If there is nothing to gain from this method, you can start from the beginning – for example:

  • Your product is so old that it is preventing you from doing important changes
  • The product became nearly nonexistent on the market
  • You have to make something new to pivot your product

But remember – everything is full of stories with spectacular failures. This is an older post by Joel Spolsky which sheds a little bit of light on the fact that there is nothing new under the sun.

Designing and developing a product is a complex process and it’s easier to test and validate your ideas with an incremental approach. Also if you got something that is stress tested and working you can’t throw that out of the window.

You need to get approval from stakeholders and users somehow when you plan to do a redesign. Qualitative and quantitative data is essential to gather feedback and make the right decision about your product. A complete redesign is a huge thing so your users should know about it. Remember when people signed a petition because of a design change by Yahoo Mail?

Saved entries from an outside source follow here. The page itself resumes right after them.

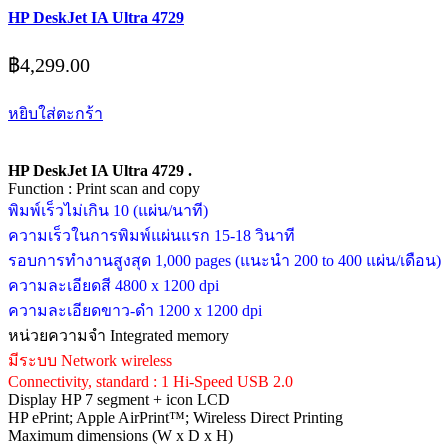
HP DeskJet IA Ultra 4729
฿
4,299.00
หยิบใส่ตะกร้า
HP DeskJet IA Ultra 4729 .
Function : Print scan and copy
พิมพ์เร็วไม่เกิน 10 (แผ่น/นาที)
ความเร็วในการพิมพ์แผ่นแรก 15-18 วินาที
รอบการทำงานสูงสุด 1,000 pages (แนะนำ 200 to 400 แผ่น/เดือน)
ความละเอียดสี 4800 x 1200 dpi
ความละเอียดขาว-ดำ 1200 x 1200 dpi
หน่วยความจำ Integrated memory
มีระบบ Network wireless
Connectivity, standard : 1 Hi-Speed USB 2.0
Display HP 7 segment + icon LCD
HP ePrint; Apple AirPrint™; Wireless Direct Printing
Maximum dimensions (W x D x H)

Start of the redesign with a broken pencil

New beginnings

Let’s take a look at the other side of the process. What kind of problem is looming in the dark? First thing is that you have to consider is your users. Old habits die hard and hopefully, a lot of people are using your product regularly. This is your legacy and you should take care of your old users also. It’s time to gather data about your users and find the real problems that you have to solve.

You can use metrics, user tests, interviews with your existing user base. You can assess the issues, prioritize them and start to change the product step by step. By this incremental approach, you can focus on the biggest problems and your quick wins to instantly get feedback about the changes.

Some tips to keep in mind while you plan the redesign. The design process sometimes takes more time than it was planned. That’s why it’s important to prioritize and try to brace yourself for yet unknown problems. Try to start with harder or uncertain problems to get them out the way. Also, look out for your old users and their habits. It can be harder for them to adapt to the new design, make sure that they will find their way in the features too. There will be some of them who won’t use the product anymore but that shouldn’t keep you from going forward.

Another key thing is communication. Users don’t like new things and old habits die hard. Everyone has a garden path for the features they want to use and it can be annoying when they change this. This is why it’s very important to communicate the changes clearly and involve your users in them if you can (this can be done easier in an internal software than one for the public). Also, try to stick to features and choices that will stand the test of time, don’t dive in for fashionable solutions.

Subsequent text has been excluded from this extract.